Bowling Ball Beach

Given the travel restrictions surrounding the coronavirus , it is not possible to do much field planning yet this year, but that does not mean we cannot take some virtual trips.  For starters,  I found an interesting beach with some neat geology.  Bowling Ball Beach is in northern California and there are huge concretions scattered along the Pacific Ocean shoreline.  They call them bowling balls, but they look more like small moons to me.   I decided to learn more about them.

Point Arena, California is part of a small sliver of land sticking into the Pacific Ocean about a three-hour drive north of San Francisco.  Just a few miles south of Point Arena the Pacific Coast Highway passes Schooner Gulch State Park where a short hike down to the Pacific Ocean allows easy access to an extraordinary accumulation of spherical concretions on what is called Bowling Ball Beach (Figs.
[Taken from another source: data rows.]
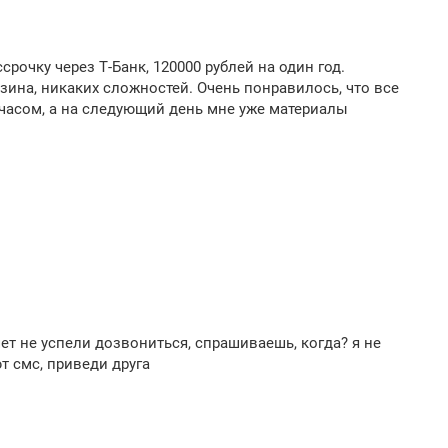
рочку через Т-Банк, 120000 рублей на один год.
зина, никаких сложностей. Очень понравилось, что все
 часом, а на следующий день мне уже материалы
шет не успели дозвониться, спрашиваешь, когда? я не
 смс, приведи друга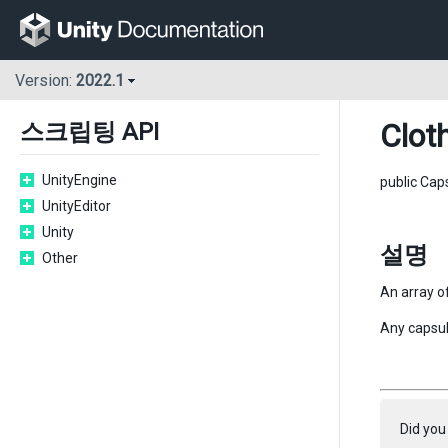
Version:
2022.1
Clot
스크립팅 API
UnityEngine
public Cap
UnityEditor
Unity
설명
Other
An array of
Any capsule
Did you 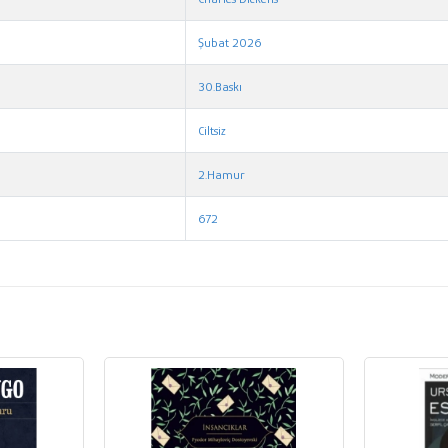
Şubat 2026
30.Baskı
Ciltsiz
2.Hamur
672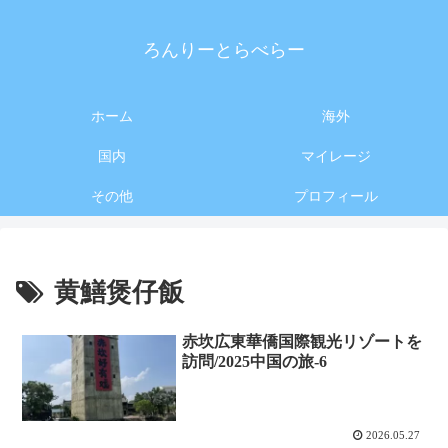
ろんりーとらべらー
ホーム
海外
国内
マイレージ
その他
プロフィール
黄鱔煲仔飯
赤坎広東華僑国際観光リゾートを
訪問/2025中国の旅-6
2026.05.27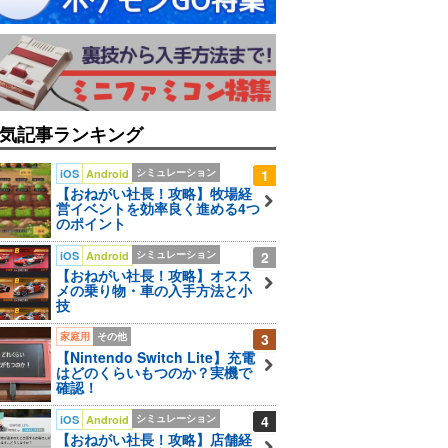
気記事ランキング
シミュレーション
1
iOS
Android
【おねがい社長！攻略】牧場経
営イベントを効率良く進める4つ
のポイント
シミュレーション
2
iOS
Android
【おねがい社長！攻略】オスス
メの乗り物・車の入手方法と小
技
家庭用
その他
3
【Nintendo Switch Lite】充電
はどのくらいもつのか？実機で
確認！
シミュレーション
4
iOS
Android
【おねがい社長！攻略】店舗経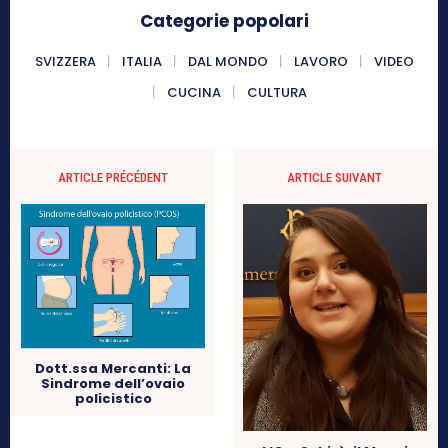
Categorie popolari
SVIZZERA
ITALIA
DAL MONDO
LAVORO
VIDEO
CUCINA
CULTURA
ARTICLE PRÉCÉDENT
ARTICLE SUIVANT
Dott.ssa Mercanti: La
Sindrome dell’ovaio
policistico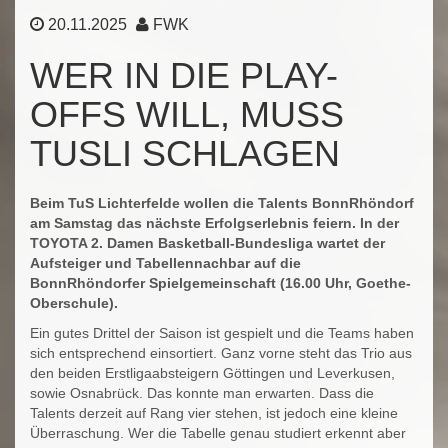
20.11.2025
FWK
WER IN DIE PLAY-
OFFS WILL, MUSS
TUSLI SCHLAGEN
Beim TuS Lichterfelde wollen die Talents BonnRhöndorf
am Samstag das nächste Erfolgserlebnis feiern. In der
TOYOTA 2. Damen Basketball-Bundesliga wartet der
Aufsteiger und Tabellennachbar auf die
BonnRhöndorfer Spielgemeinschaft (16.00 Uhr, Goethe-
Oberschule).
Ein gutes Drittel der Saison ist gespielt und die Teams haben
sich entsprechend einsortiert. Ganz vorne steht das Trio aus
den beiden Erstligaabsteigern Göttingen und Leverkusen,
sowie Osnabrück. Das konnte man erwarten. Dass die
Talents derzeit auf Rang vier stehen, ist jedoch eine kleine
Überraschung. Wer die Tabelle genau studiert erkennt aber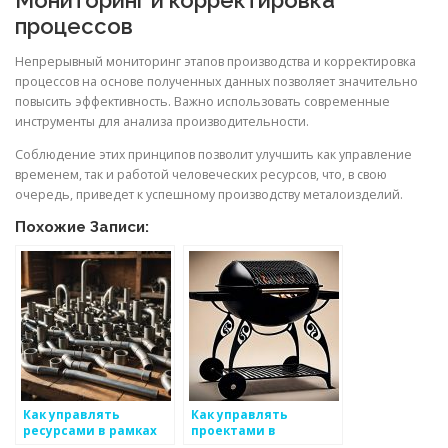
Мониторинг и корректировка
процессов
Непрерывный мониторинг этапов производства и корректировка
процессов на основе полученных данных позволяет значительно
повысить эффективность. Важно использовать современные
инструменты для анализа производительности.
Соблюдение этих принципов позволит улучшить как управление
временем, так и работой человеческих ресурсов, что, в свою
очередь, приведет к успешному производству металоизделий.
Похожие Записи:
Как управлять
Как управлять
ресурсами в рамках
проектами в
аудитории по
компании,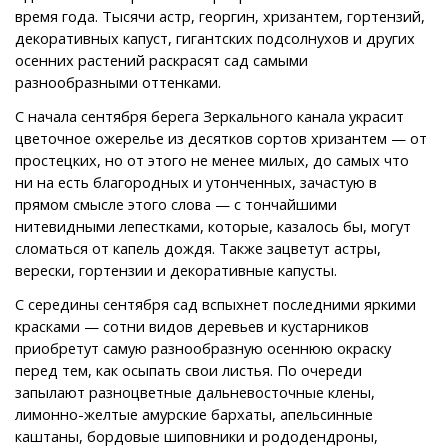
время года. Тысячи астр, георгин, хризантем, гортензий,
декоративных капуст, гигантских подсолнухов и других
осенних растений раскрасят сад самыми
разнообразными оттенками.
​С начала сентября берега Зеркального канала украсит
цветочное ожерелье из десятков сортов хризантем — от
простецких, но от этого не менее милых, до самых что
ни на есть благородных и утонченных, зачастую в
прямом смысле этого слова — с тончайшими
нитевидными лепестками, которые, казалось бы, могут
сломаться от капель дождя. Также зацветут астры,
верески, гортензии и декоративные капусты.
​С середины сентября сад вспыхнет последними яркими
красками — сотни видов деревьев и кустарников
приобретут самую разнообразную осеннюю окраску
перед тем, как осыпать свои листья. По очереди
запылают разноцветные дальневосточные клены,
лимонно-желтые амурские бархаты, апельсинные
каштаны, бордовые шиповники и рододендроны,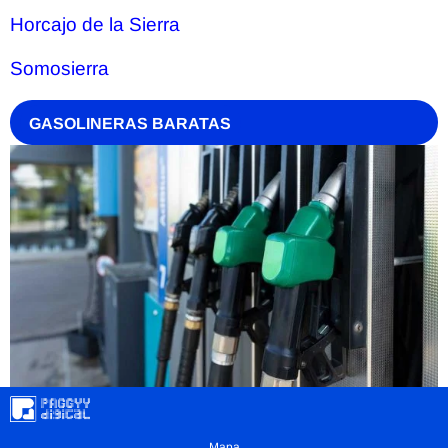
Horcajo de la Sierra
Somosierra
GASOLINERAS BARATAS
Mapa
A and B).

Those of us who walk the creeks in western New York are familiar with the erosion–resistant concretions which can be found littered along some streams beds or exposed in the Devonian rocks (~360-420 million years old) cropping out along streams.  The concretions on Bowling Ball Beach are much larger and the host rocks significantly younger.  The concretions reach three feet in diameter and the host rocks are Miocene in age (20 million years).  The sedimentary units owe their origin to turbidity currents that periodically carried sediment out into the Pacific Ocean along underwater channels.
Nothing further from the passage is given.